> **Records provided**
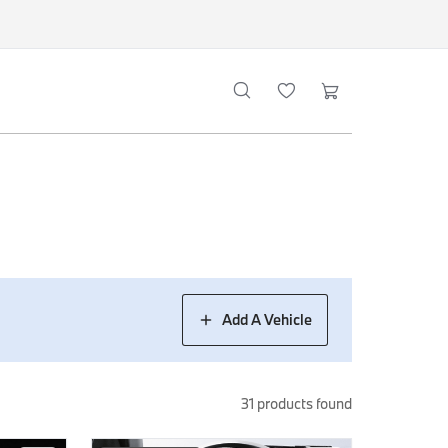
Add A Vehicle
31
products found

...

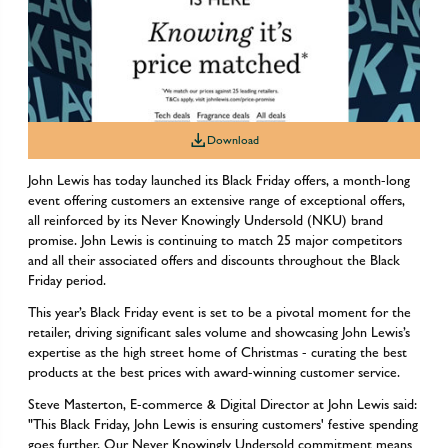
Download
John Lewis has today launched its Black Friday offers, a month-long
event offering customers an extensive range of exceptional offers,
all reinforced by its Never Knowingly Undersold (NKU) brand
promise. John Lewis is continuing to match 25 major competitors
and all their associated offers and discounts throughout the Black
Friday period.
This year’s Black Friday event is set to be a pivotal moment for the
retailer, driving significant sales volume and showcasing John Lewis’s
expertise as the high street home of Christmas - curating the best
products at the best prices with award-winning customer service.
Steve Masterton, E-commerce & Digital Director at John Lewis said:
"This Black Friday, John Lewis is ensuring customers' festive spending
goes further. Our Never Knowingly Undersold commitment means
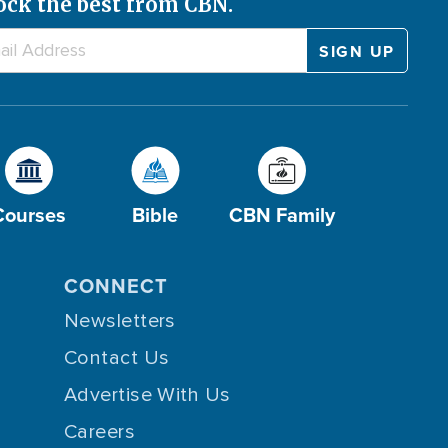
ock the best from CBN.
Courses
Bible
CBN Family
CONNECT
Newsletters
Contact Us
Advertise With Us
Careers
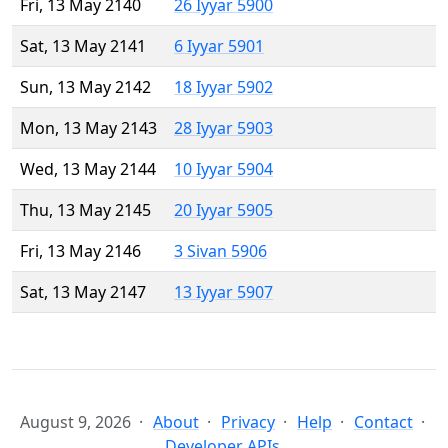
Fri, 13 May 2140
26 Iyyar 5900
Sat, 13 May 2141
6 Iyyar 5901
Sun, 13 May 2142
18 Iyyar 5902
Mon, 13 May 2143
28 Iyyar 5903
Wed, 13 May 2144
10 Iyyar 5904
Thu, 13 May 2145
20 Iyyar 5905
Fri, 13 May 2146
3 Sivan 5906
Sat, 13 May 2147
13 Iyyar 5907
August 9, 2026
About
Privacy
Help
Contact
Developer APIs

> **Task brief**
Lines holding the word "Undersold" should be copied from the entries above.

> **Task output**
all reinforced by its Never Knowingly Undersold (NKU) brand
goes further. Our Never Knowingly Undersold commitment means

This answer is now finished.